*** Stored data Section Begins ***
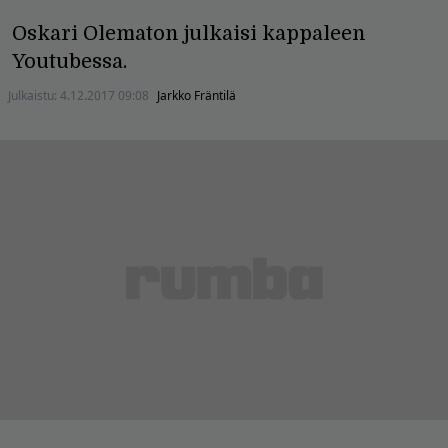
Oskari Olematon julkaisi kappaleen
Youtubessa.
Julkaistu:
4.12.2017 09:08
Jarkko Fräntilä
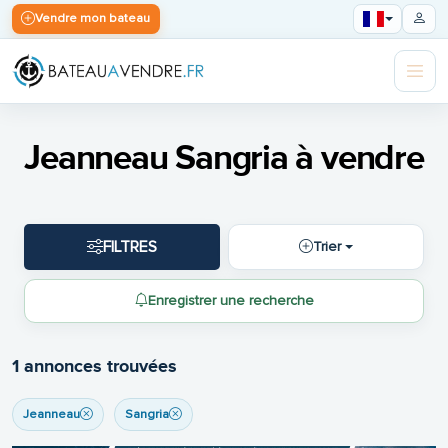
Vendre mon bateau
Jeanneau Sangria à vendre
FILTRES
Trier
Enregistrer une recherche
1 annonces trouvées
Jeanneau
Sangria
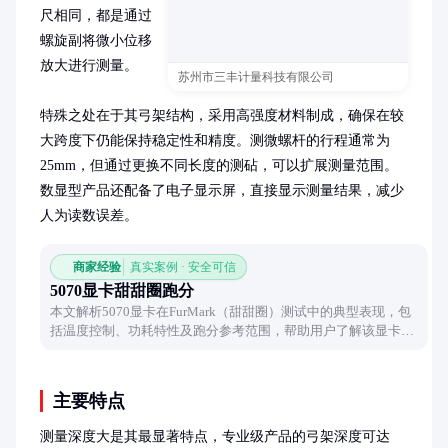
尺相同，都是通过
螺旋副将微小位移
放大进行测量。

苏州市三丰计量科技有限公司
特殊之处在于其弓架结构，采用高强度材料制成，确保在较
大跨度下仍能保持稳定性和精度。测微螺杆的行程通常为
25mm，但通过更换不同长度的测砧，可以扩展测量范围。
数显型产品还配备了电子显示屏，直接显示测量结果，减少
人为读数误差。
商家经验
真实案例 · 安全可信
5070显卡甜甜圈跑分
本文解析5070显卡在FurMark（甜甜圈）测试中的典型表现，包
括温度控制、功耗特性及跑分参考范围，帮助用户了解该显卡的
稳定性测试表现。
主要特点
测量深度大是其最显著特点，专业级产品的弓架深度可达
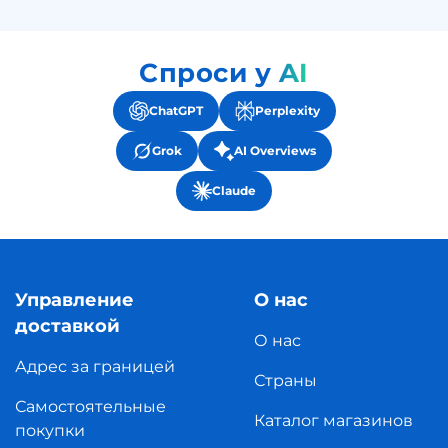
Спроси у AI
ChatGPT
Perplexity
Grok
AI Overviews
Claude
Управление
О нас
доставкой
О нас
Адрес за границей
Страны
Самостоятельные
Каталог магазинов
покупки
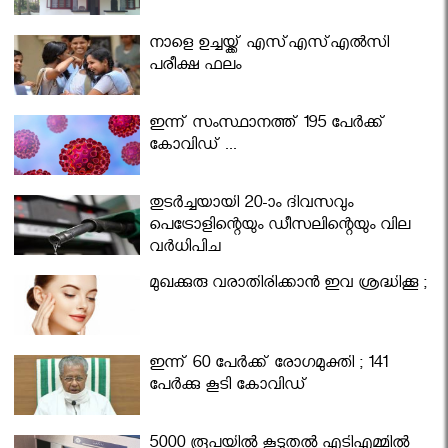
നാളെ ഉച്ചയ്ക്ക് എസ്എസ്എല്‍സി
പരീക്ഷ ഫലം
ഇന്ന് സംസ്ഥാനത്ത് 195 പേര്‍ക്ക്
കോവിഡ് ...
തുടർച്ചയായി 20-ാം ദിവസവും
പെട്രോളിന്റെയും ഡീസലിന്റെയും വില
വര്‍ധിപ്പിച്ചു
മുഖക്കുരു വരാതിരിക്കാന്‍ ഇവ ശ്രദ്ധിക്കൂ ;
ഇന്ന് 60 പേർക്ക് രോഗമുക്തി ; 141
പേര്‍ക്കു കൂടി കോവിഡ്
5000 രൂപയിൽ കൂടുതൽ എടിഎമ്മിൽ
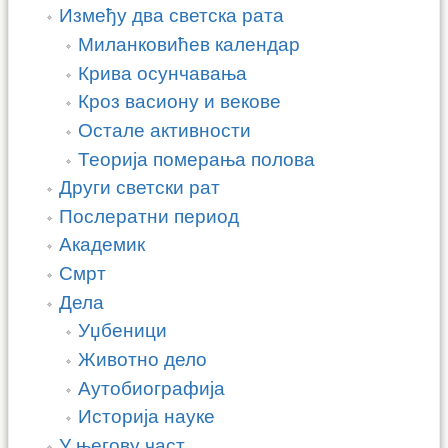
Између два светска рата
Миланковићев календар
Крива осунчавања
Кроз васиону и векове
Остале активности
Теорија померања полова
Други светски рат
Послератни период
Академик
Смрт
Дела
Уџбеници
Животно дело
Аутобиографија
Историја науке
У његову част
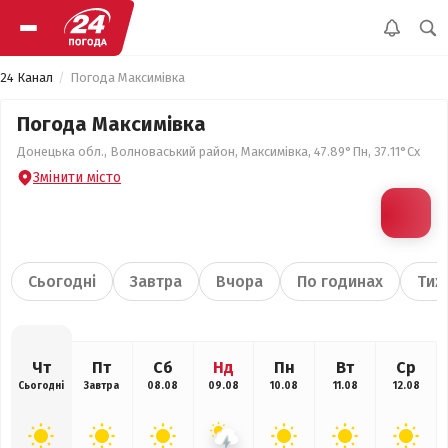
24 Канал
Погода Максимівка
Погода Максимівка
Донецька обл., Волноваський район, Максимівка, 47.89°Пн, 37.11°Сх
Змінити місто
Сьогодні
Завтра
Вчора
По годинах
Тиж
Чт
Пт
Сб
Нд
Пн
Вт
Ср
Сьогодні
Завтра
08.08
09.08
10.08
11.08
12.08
*** Stored data Section Ends ***
*** Stored data Section Begins ***
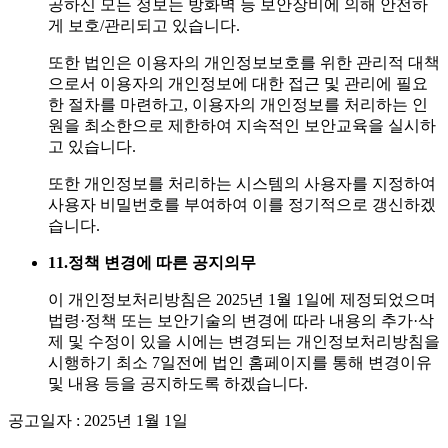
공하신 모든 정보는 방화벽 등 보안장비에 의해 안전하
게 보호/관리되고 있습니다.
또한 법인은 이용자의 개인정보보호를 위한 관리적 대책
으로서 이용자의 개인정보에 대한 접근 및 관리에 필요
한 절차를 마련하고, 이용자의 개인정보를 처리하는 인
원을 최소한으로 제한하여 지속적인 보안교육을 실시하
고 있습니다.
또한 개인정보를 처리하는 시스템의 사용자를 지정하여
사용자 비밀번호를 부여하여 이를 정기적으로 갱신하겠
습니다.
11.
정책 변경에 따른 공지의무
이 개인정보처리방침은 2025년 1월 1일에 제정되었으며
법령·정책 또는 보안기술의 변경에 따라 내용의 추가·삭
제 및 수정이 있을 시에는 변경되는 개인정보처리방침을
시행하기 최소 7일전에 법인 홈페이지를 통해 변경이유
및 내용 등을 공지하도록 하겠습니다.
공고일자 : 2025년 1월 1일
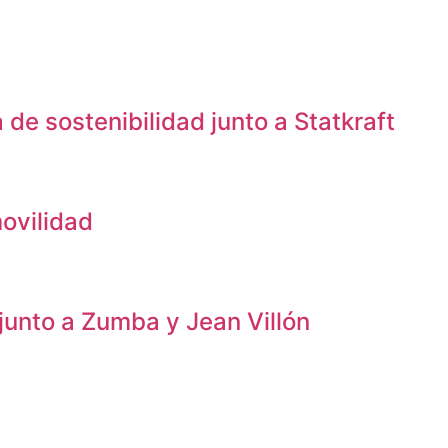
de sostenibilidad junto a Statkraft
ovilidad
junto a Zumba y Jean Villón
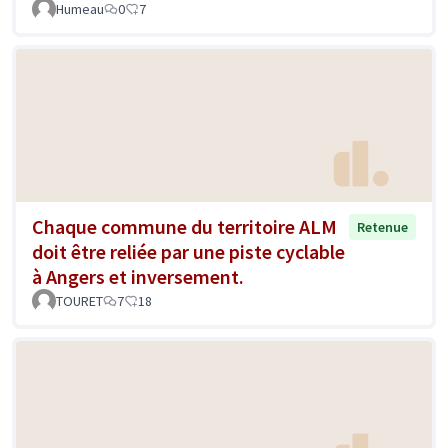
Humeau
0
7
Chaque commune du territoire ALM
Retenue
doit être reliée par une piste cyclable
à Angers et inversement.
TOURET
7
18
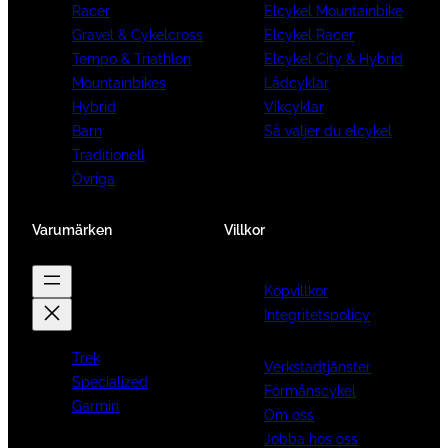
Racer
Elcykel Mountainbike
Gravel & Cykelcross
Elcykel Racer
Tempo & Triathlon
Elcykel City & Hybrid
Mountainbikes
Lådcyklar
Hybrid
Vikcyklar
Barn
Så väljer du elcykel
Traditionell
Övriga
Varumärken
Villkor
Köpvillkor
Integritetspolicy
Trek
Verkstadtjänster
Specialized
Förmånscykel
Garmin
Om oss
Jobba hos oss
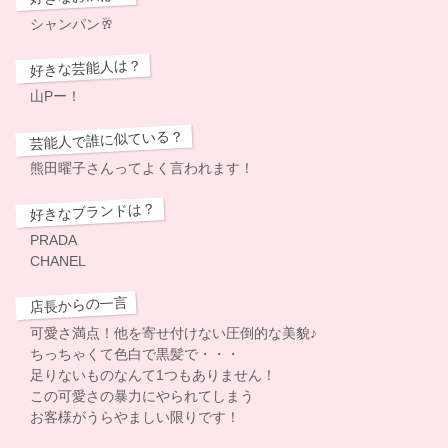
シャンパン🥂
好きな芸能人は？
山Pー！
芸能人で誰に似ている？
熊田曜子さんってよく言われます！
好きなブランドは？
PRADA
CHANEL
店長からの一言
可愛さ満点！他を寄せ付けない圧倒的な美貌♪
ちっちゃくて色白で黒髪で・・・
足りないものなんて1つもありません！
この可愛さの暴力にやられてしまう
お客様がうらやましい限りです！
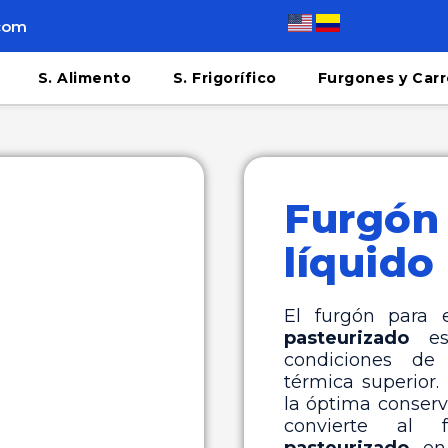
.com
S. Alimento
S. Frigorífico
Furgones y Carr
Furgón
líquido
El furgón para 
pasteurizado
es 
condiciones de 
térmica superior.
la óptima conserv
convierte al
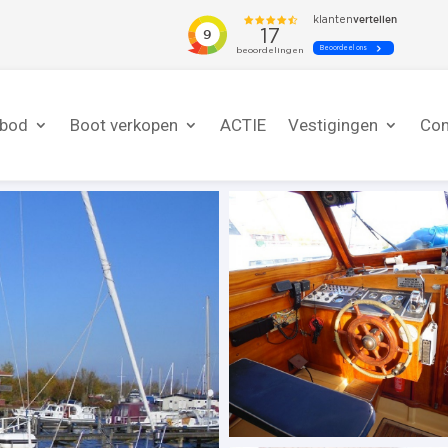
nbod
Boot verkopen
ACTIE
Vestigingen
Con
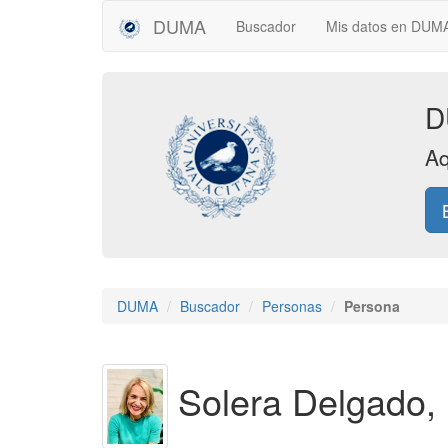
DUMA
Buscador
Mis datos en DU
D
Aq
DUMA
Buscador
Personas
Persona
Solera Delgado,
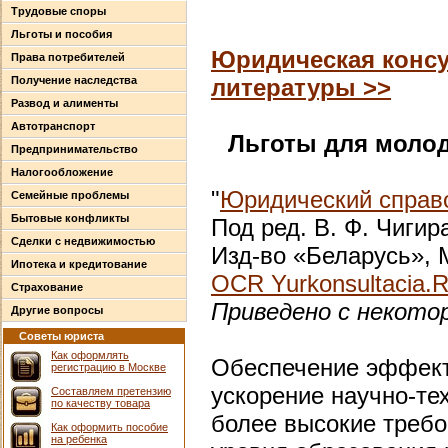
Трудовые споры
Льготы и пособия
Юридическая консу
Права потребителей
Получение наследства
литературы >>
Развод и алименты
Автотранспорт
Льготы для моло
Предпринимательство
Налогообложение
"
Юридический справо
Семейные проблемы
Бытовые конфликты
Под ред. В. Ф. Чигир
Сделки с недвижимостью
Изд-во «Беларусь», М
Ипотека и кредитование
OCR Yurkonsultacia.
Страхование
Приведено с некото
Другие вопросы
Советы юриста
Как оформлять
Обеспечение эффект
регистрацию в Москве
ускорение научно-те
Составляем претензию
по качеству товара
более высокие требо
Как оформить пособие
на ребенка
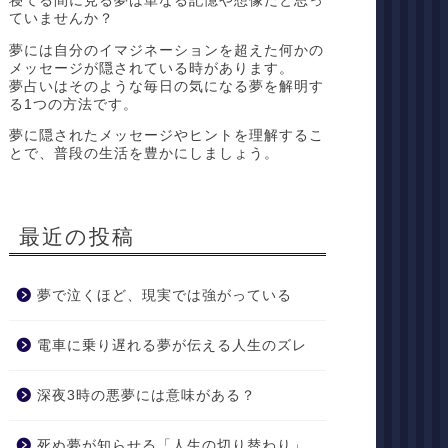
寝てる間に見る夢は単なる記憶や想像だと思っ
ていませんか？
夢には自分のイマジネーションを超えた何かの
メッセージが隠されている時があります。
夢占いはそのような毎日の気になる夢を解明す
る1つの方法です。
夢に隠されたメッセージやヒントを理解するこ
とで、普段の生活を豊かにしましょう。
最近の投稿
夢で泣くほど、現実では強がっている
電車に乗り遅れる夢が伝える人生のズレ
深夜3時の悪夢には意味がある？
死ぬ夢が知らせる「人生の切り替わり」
*** Stored data Section Ends ***
> Action item:
In the entries above, which lines hold the string "개인정보를"? Report all of them.

> Problem solution:
한 절차를 마련하고, 이용자의 개인정보를 처리하는 인
또한 개인정보를 처리하는 시스템의 사용자를 지정하여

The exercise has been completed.